Efficient Process Reward Modeling via Contrastive Mutual Information¶

Conference: ACL 2026 arXiv: 2604.10660 Code: GitHub Area: LLM Reasoning Keywords: Process Reward Model, Step-level Supervision, Mutual Information, Contrastive Learning, Mathematical Reasoning

TL;DR¶

This paper proposes CPMI (Contrastive Pointwise Mutual Information), an efficient automatic step-level reward annotation method that estimates step-wise contributions by contrasting the conditional probability shifts a reasoning step induces on correct versus incorrect answers. Compared to Monte Carlo estimation, CPMI reduces construction time by 84% and token generation by 98%, while achieving higher accuracy on both process-level evaluation benchmarks and mathematical reasoning benchmarks.

Background & Motivation¶

State of the Field: Process Reward Models (PRMs) verify Chain-of-Thought trajectories by evaluating the correctness of intermediate reasoning steps, proving more reliable than Outcome Reward Models (ORMs) that assess only final answers. However, training PRMs requires step-level annotated data—traditionally provided by human annotators or high-capability LLMs.

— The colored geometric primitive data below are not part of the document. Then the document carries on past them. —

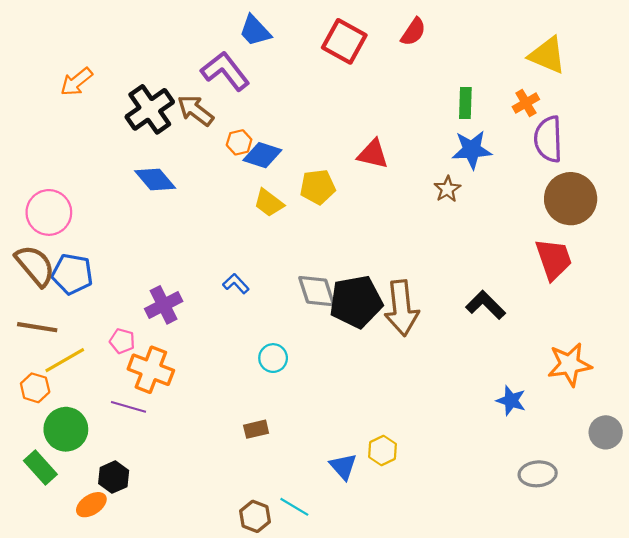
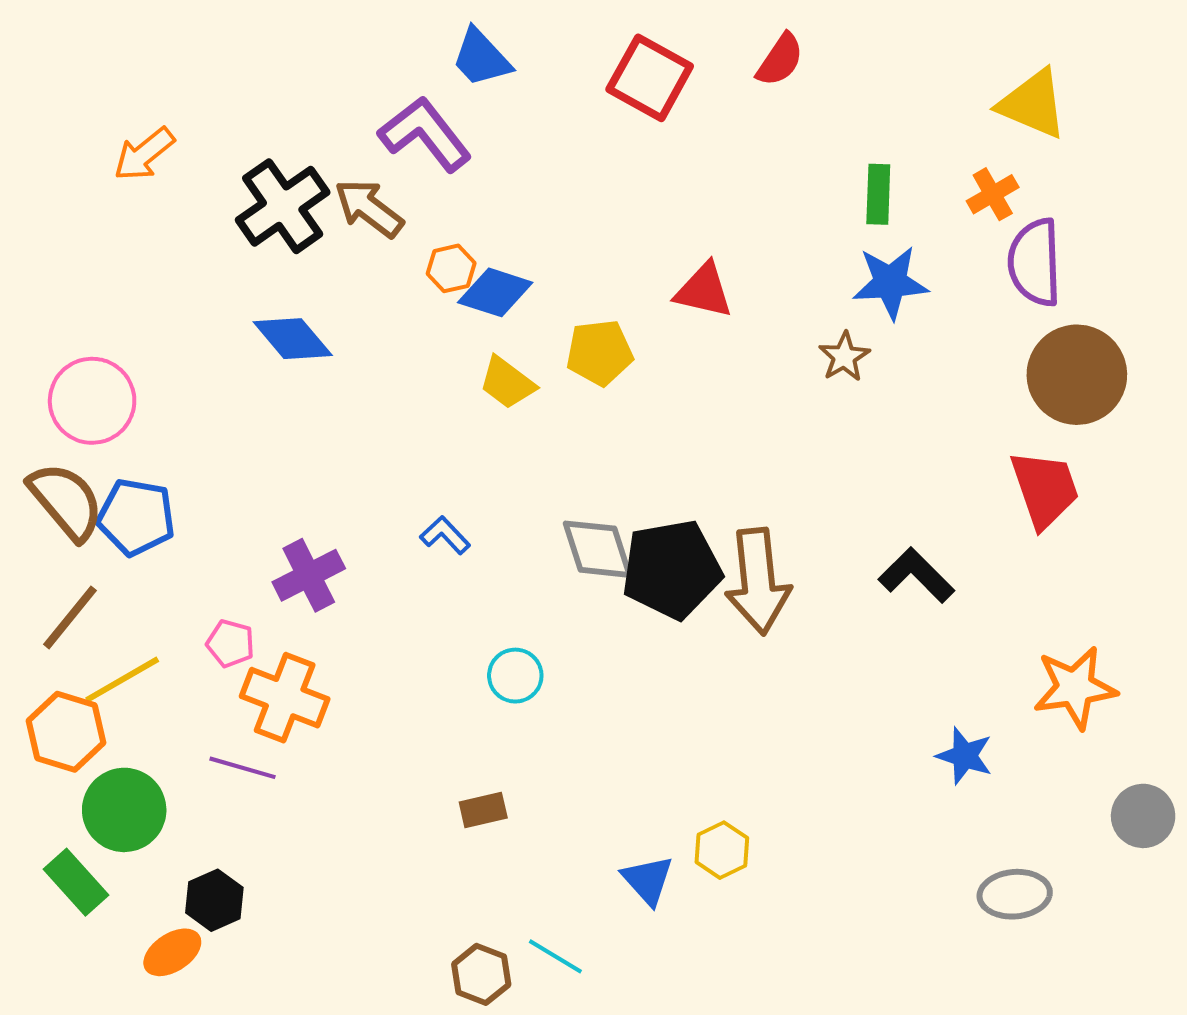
brown line: (37, 327) -> (70, 617), turned -60
orange hexagon: (35, 388) -> (66, 732), size x1.4

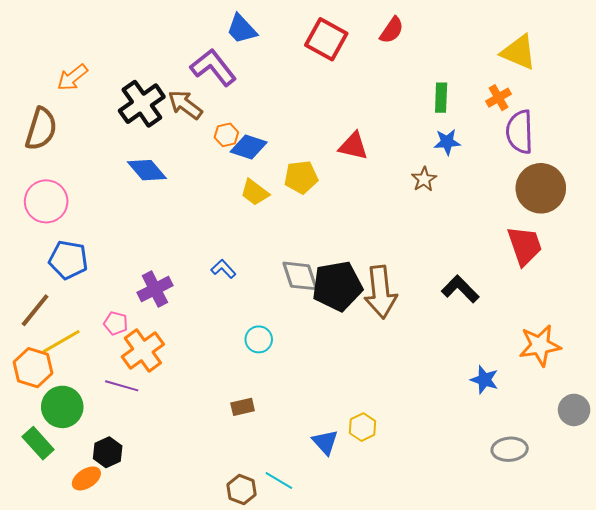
blue star: (890, 282) -> (447, 142), size x0.7
brown semicircle: (66, 501) -> (41, 129), moved, turned 57
orange cross: (285, 698) -> (143, 351), turned 33

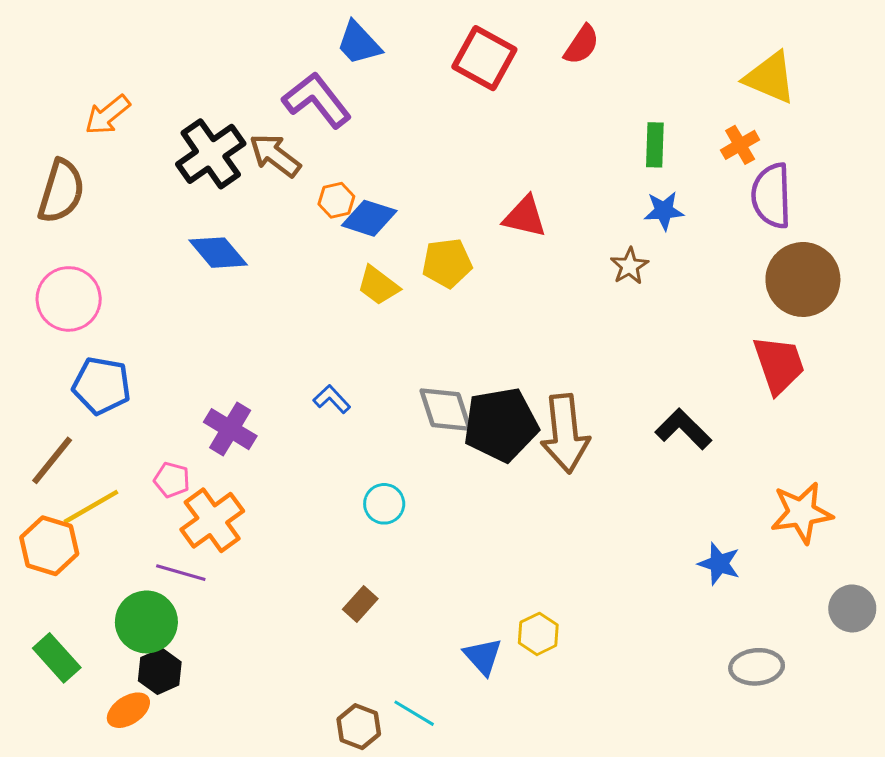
purple cross: (155, 289) -> (230, 429), turned -32
green circle: (62, 407) -> (146, 622), moved
brown rectangle: (243, 407) -> (360, 604), turned -35

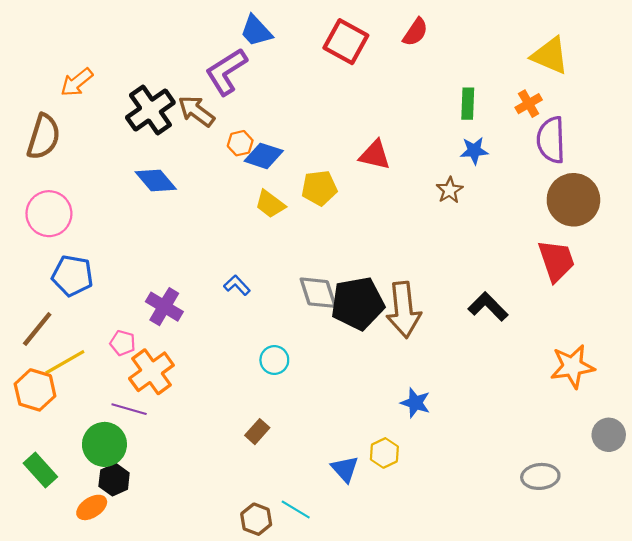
purple L-shape: (317, 100) -> (226, 72), turned -84
blue star: (719, 564) -> (415, 403), moved

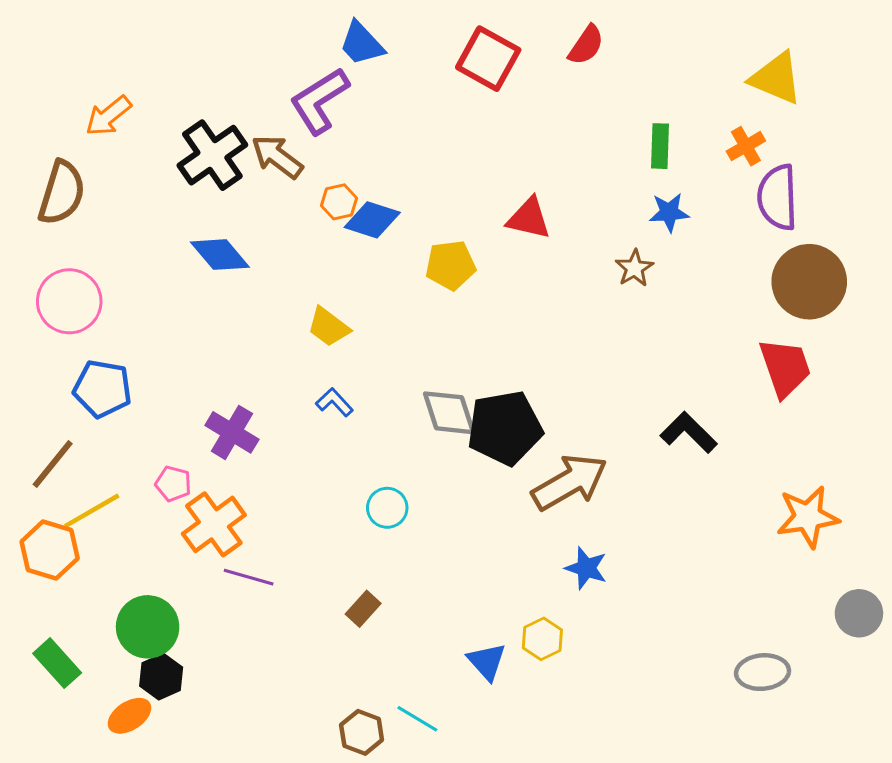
yellow trapezoid: (270, 204) -> (328, 327), moved
brown arrow: (404, 310) -> (570, 482), moved, turned -114
purple line: (129, 409) -> (249, 577), moved

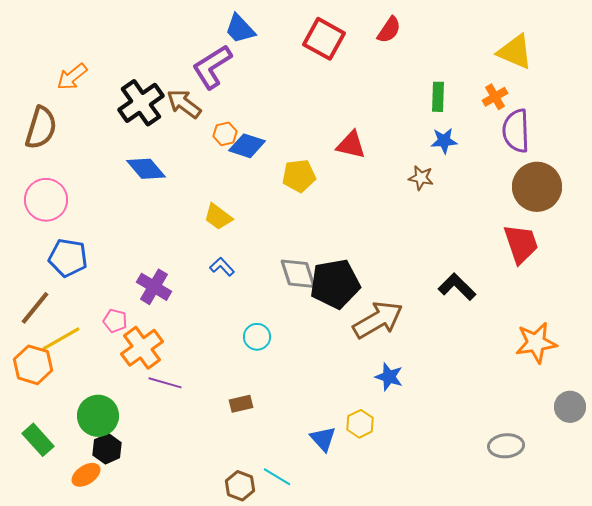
brown star: (634, 268) -> (421, 178), turned -30
brown rectangle: (363, 609) -> (241, 404), turned 35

Limitations of Prior Work: (1) Manual step-level reward annotation is prohibitively costly and time-consuming; (2) Automated methods such as Monte Carlo estimation require extensive LLM rollouts to obtain low-variance reward signals, incurring substantial computational overhead—dozens of trajectories must be sampled per step to estimate correctness rates; (3) MC estimation is particularly unstable for early steps in a reasoning chain, where short prefixes lead to high variance in subsequent completions.

Root Cause: A fundamental gap exists between the acquisition cost of step-level supervision signals and the training demands of PRMs—high-quality annotations are required in large quantities yet remain extremely expensive to obtain.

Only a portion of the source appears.